EXERCISE OBJECTIVE:
Only lines with the string "customer" should be returned from the data below.

RECORDS SUPPLIED:
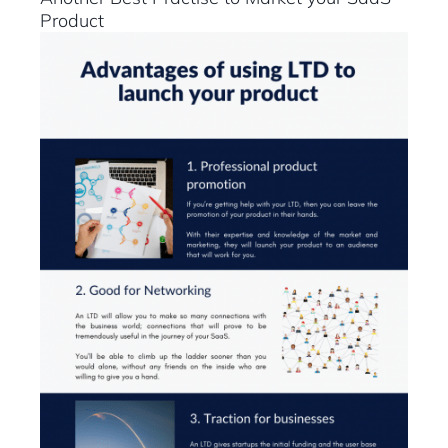
Product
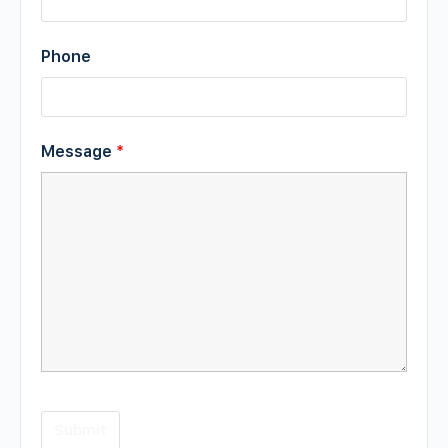
Phone
Message
*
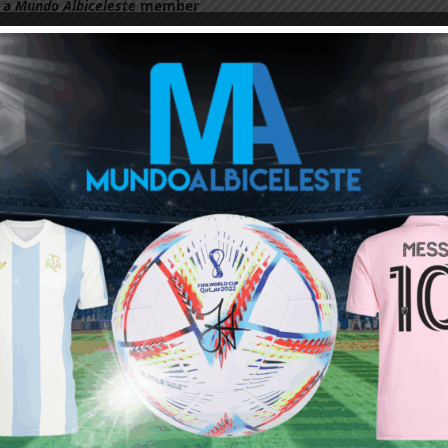
 a
Mundo Albiceleste
member
Log In
Leandro Paredes Tackle vs
Leandro Paredes Tackle vs
Egypt 2026 World Cup T-
Egypt 2026 World Cup T-
Shirt (Kids)
Shirt (Adults)
$
24.99
$
24.99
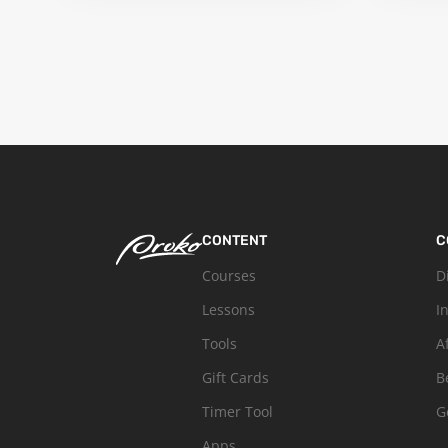
CONTENT
C
Courses
D
Lessons
I
Tools
A
Gift Cards
B
Timer Tool
G
Apps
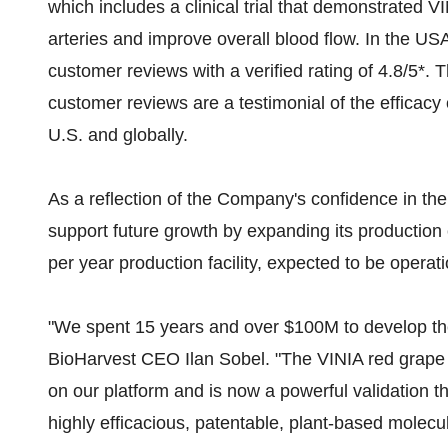
which includes a clinical trial that demonstrated VIN
arteries and improve overall blood flow. In the U
customer reviews with a verified rating of 4.8/5*. 
customer reviews are a testimonial of the efficacy 
U.S. and globally.
As a reflection of the Company's confidence in the
support future growth by expanding its production 
per year production facility, expected to be operati
"We spent 15 years and over $100M to develop th
BioHarvest CEO Ilan Sobel. "The VINIA red grape 
on our platform and is now a powerful validation t
highly efficacious, patentable, plant-based molecul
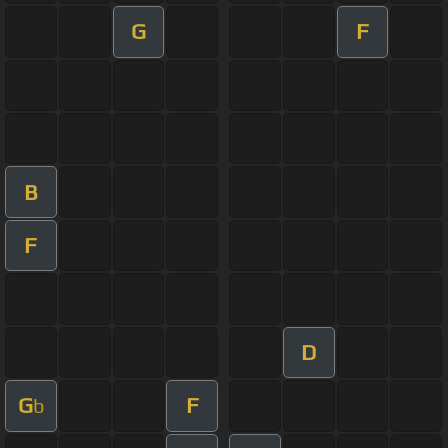
G
F
B
F
D
G
F
b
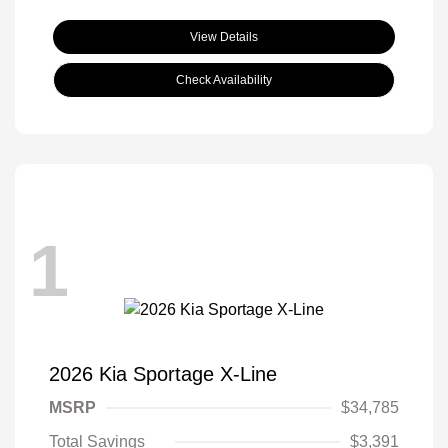
View Details
Check Availability
1
2026 Kia Sportage X-Line
MSRP
$34,785
Total Savings
$3,391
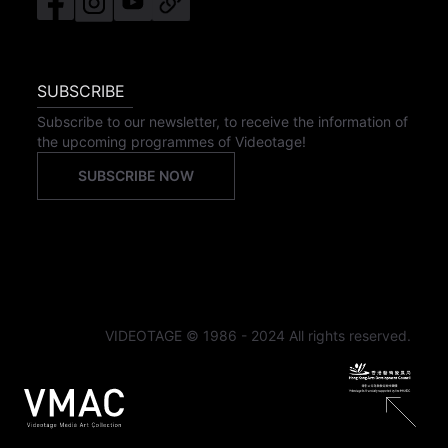
SUBSCRIBE
Subscribe to our newsletter, to receive the information of
the upcoming programmes of Videotage!
SUBSCRIBE NOW
VIDEOTAGE © 1986 - 2024 All rights reserved.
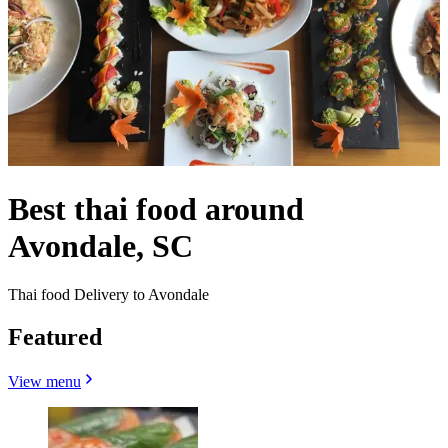
Best thai food around
Avondale, SC
Thai food Delivery to Avondale
Featured
View menu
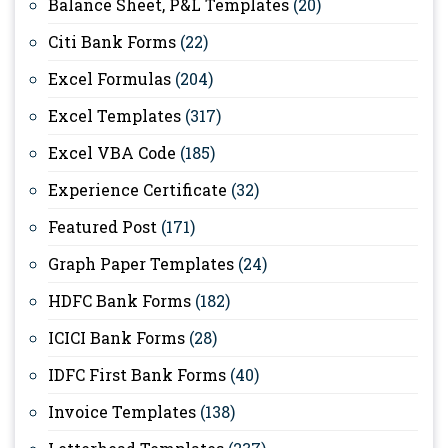
Balance Sheet, P&L Templates
(20)
Citi Bank Forms
(22)
Excel Formulas
(204)
Excel Templates
(317)
Excel VBA Code
(185)
Experience Certificate
(32)
Featured Post
(171)
Graph Paper Templates
(24)
HDFC Bank Forms
(182)
ICICI Bank Forms
(28)
IDFC First Bank Forms
(40)
Invoice Templates
(138)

ANSWER TO THIS TASK:
customer reviews with a verified rating of 4.8/5*. 
customer reviews are a testimonial of the efficacy 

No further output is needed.